How to quit your job as a Weatherman
Because no matter how much effort you put into it, how many nights you lie awake thinking and fretting about it, the weather will never love you back.
Method: Unprovoked Editorializing
During the regular back and forth "banter" of the evening newscast start inserting very strong opinions and sentiments in completely unnecessary situations. Here's a few to give you an idea:
- "Well, I guess that's what they get for living in that neighborhood."
- "The best government is just one man who does everything the right way and doesn't have to answer to anyone. That's the world I want to live in. No more bullshit. Back to you Tom."
- "I've always said that Chinamen make excellent accountants, you know that Tom. Very intelligent, and with crafty little fingers for manipulating pencils and whatnot."
Advanced Method: Green Screen Gloryhole
Cut a 2" diameter hole in the fabric of the green screen, then during the next segment create the illusion of a towering erect penis threatening to bring showers over Indianapolis in the evening hours.
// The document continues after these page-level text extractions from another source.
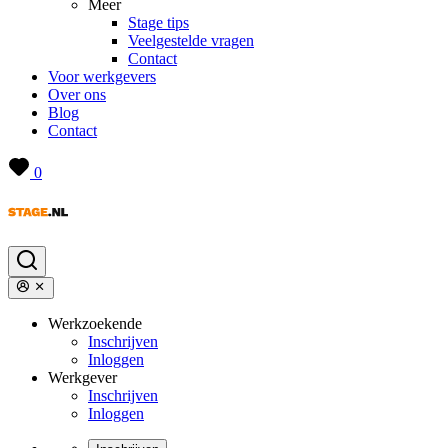
Meer
Stage tips
Veelgestelde vragen
Contact
Voor werkgevers
Over ons
Blog
Contact
0
Werkzoekende
Inschrijven
Inloggen
Werkgever
Inschrijven
Inloggen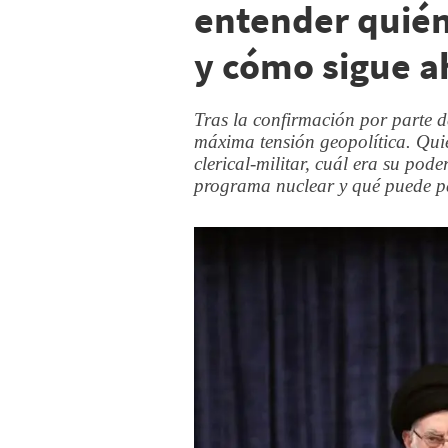
entender quién
y cómo sigue a
Tras la confirmación por parte d
máxima tensión geopolítica. Qu
clerical-militar, cuál era su pode
programa nuclear y qué puede pa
How to quit your job as a Delivery Person
Because you're just like Santa Claus, except you have to work throughout the year, and no-one gives you cookies, and if you display even the slightest interest in other people's children then your face is on the f*****g news.
Method: Get Involved
Unwrap parcels, take pictures of yourself enjoying the object within, then rewrap everything, enclosing said pictures. Deliver as per normal, except with an enormous smile on your face. Smile with your eyes. This works particularly well with cheeses of the month or marital aids. Be creative when it comes to "enjoying" the product. Wearing a new golf shirt is enjoyable, sure, but so can running it back and forth between your legs in a flossing motion. I've heard.